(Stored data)
BEGIN

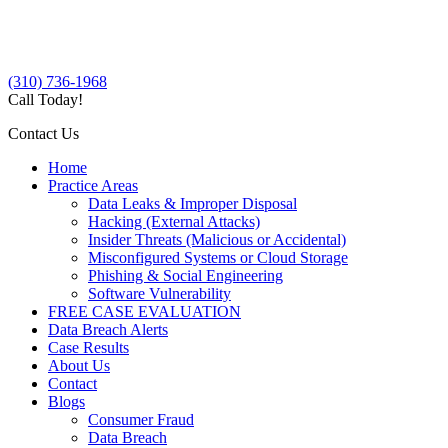
(310) 736-1968
Call Today!
Contact Us
Home
Practice Areas
Data Leaks & Improper Disposal
Hacking (External Attacks)
Insider Threats (Malicious or Accidental)
Misconfigured Systems or Cloud Storage
Phishing & Social Engineering
Software Vulnerability
FREE CASE EVALUATION
Data Breach Alerts
Case Results
About Us
Contact
Blogs
Consumer Fraud
Data Breach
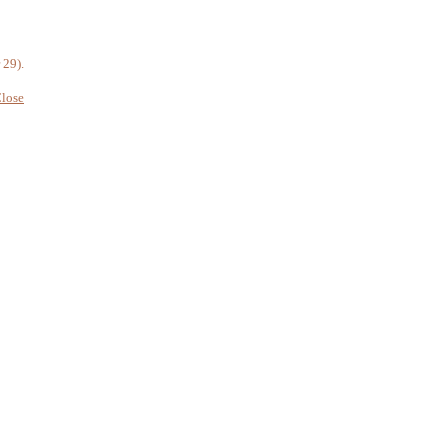
 29).
lose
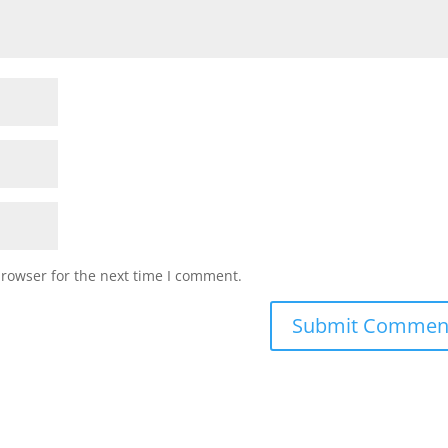
browser for the next time I comment.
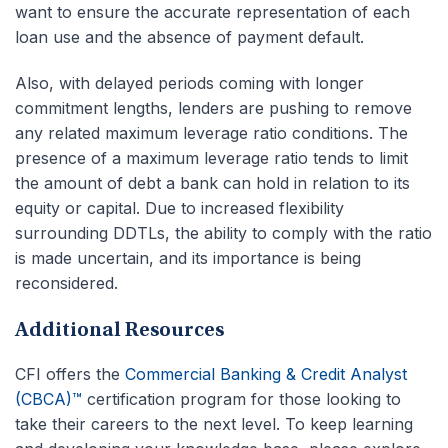
want to ensure the accurate representation of each
loan use and the absence of payment default.
Also, with delayed periods coming with longer
commitment lengths, lenders are pushing to remove
any related maximum leverage ratio conditions. The
presence of a maximum leverage ratio tends to limit
the amount of debt a bank can hold in relation to its
equity or capital. Due to increased flexibility
surrounding DDTLs, the ability to comply with the ratio
is made uncertain, and its importance is being
reconsidered.
Additional Resources
CFI offers the
Commercial Banking & Credit Analyst
(CBCA)™
certification program for those looking to
take their careers to the next level. To keep learning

END

PROBLEM STATEMENT >>
Would you return all of the entries unchanged while omitting the images?

TASK SOLUTION >>
(310) 736-1968
Call Today!
Contact Us
Home
Practice Areas
Data Leaks & Improper Disposal
Hacking (External Attacks)
Insider Threats (Malicious or Accidental)
Misconfigured Systems or Cloud Storage
Phishing & Social Engineering
Software Vulnerability
FREE CASE EVALUATION
Data Breach Alerts
Case Results
About Us
Contact
Blogs
Consumer Fraud
Data Breach
 29).
lose
browser for the next time I comment.
want to ensure the accurate representation of each
loan use and the absence of payment default.
Also, with delayed periods coming with longer
commitment lengths, lenders are pushing to remove
any related maximum leverage ratio conditions. The
presence of a maximum leverage ratio tends to limit
the amount of debt a bank can hold in relation to its
equity or capital. Due to increased flexibility
surrounding DDTLs, the ability to comply with the ratio
is made uncertain, and its importance is being
reconsidered.
Additional Resources
CFI offers the
Commercial Banking & Credit Analyst
(CBCA)™
certification program for those looking to
take their careers to the next level. To keep learning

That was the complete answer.